> _Given data_
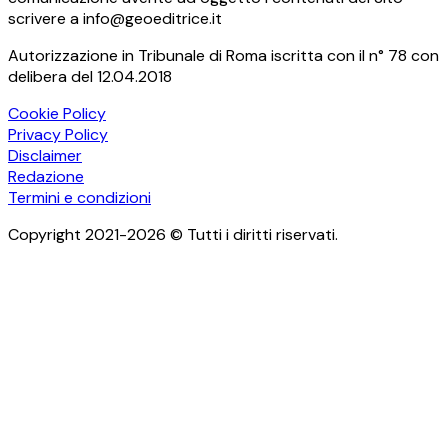
scrivere a info@geoeditrice.it
Autorizzazione in Tribunale di Roma iscritta con il n° 78 con
delibera del 12.04.2018
Cookie Policy
Privacy Policy
Disclaimer
Redazione
Termini e condizioni
Copyright 2021-2026 © Tutti i diritti riservati.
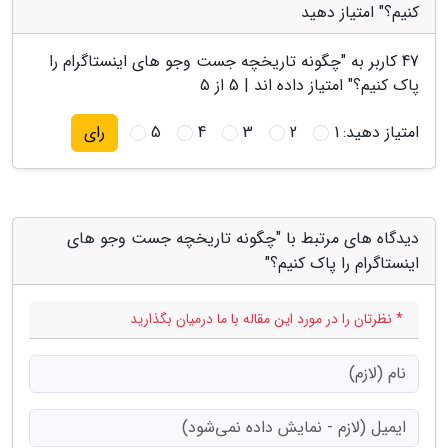
کنیم؟" امتیاز دهید
47
کاربر به "
چگونه تاریخچه جست وجو های اینستاگرام را
پاک کنیم؟
" امتیاز داده اند |
5
از 5
امتیاز دهید:
1
2
3
4
5
رای
دیدگاه های مرتبط با "چگونه تاریخچه جست وجو های
اینستاگرام را پاک کنیم؟"
* نظرتان را در مورد این مقاله با ما درمیان بگذارید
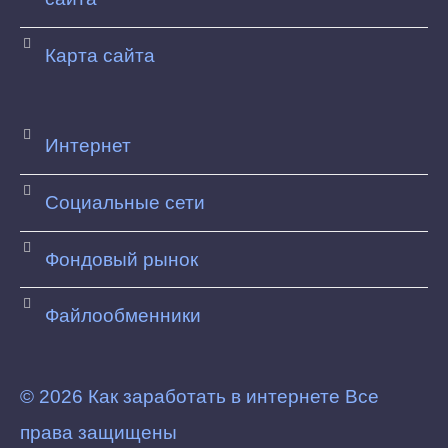
Карта сайта
Интернет
Социальные сети
Фондовый рынок
Файлообменники
© 2026 Как заработать в интернете Все
права защищены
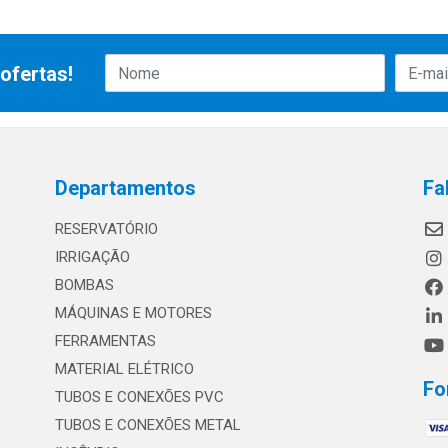
ofertas!
Departamentos
Fa
RESERVATÓRIO
IRRIGAÇÃO
BOMBAS
MÁQUINAS E MOTORES
FERRAMENTAS
MATERIAL ELÉTRICO
Fo
TUBOS E CONEXÕES PVC
TUBOS E CONEXÕES METAL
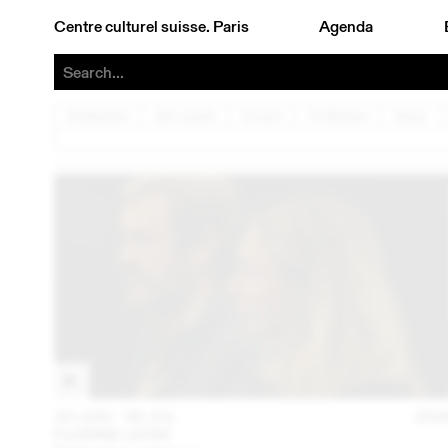
Centre culturel suisse. Paris
Agenda
Architecture
Arts visuels
Concert
Conférence
Danse
23 JUN – 26 JUL
202
FLORINE LEONI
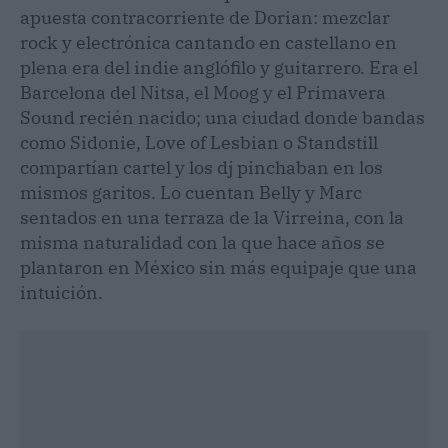
apuesta contracorriente de Dorian: mezclar
rock y electrónica cantando en castellano en
plena era del indie anglófilo y guitarrero. Era el
Barcelona del Nitsa, el Moog y el Primavera
Sound recién nacido; una ciudad donde bandas
como Sidonie, Love of Lesbian o Standstill
compartían cartel y los dj pinchaban en los
mismos garitos. Lo cuentan Belly y Marc
sentados en una terraza de la Virreina, con la
misma naturalidad con la que hace años se
plantaron en México sin más equipaje que una
intuición.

> _Required action_
Please reproduce every entry above exactly, but leave out the pictures.

> _Result of this task_
scrivere a info@geoeditrice.it
Autorizzazione in Tribunale di Roma iscritta con il n° 78 con
delibera del 12.04.2018
Cookie Policy
Privacy Policy
Disclaimer
Redazione
Termini e condizioni
Copyright 2021-2026 © Tutti i diritti riservati.
کنیم؟" امتیاز دهید
47
کاربر به "
چگونه تاریخچه جست وجو های اینستاگرام را
پاک کنیم؟
" امتیاز داده اند |
5
از 5
امتیاز دهید:
1
2
3
4
5
رای
دیدگاه های مرتبط با "چگونه تاریخچه جست وجو های
اینستاگرام را پاک کنیم؟"
* نظرتان را در مورد این مقاله با ما درمیان بگذارید
Карта сайта
Интернет
Социальные сети
Фондовый рынок
Файлообменники
© 2026 Как заработать в интернете Все
права защищены
ofertas!
Departamentos
Fa
RESERVATÓRIO
IRRIGAÇÃO
BOMBAS
MÁQUINAS E MOTORES
FERRAMENTAS
MATERIAL ELÉTRICO
Fo
TUBOS E CONEXÕES PVC
TUBOS E CONEXÕES METAL
Centre culturel suisse. Paris
Agenda
Architecture
Arts visuels
Concert
Conférence
Danse
23 JUN – 26 JUL
202
FLORINE LEONI
apuesta contracorriente de Dorian: mezclar
rock y electrónica cantando en castellano en
plena era del indie anglófilo y guitarrero. Era el
Barcelona del Nitsa, el Moog y el Primavera
Sound recién nacido; una ciudad donde bandas
como Sidonie, Love of Lesbian o Standstill
compartían cartel y los dj pinchaban en los
mismos garitos. Lo cuentan Belly y Marc
sentados en una terraza de la Virreina, con la
misma naturalidad con la que hace años se
plantaron en México sin más equipaje que una
intuición.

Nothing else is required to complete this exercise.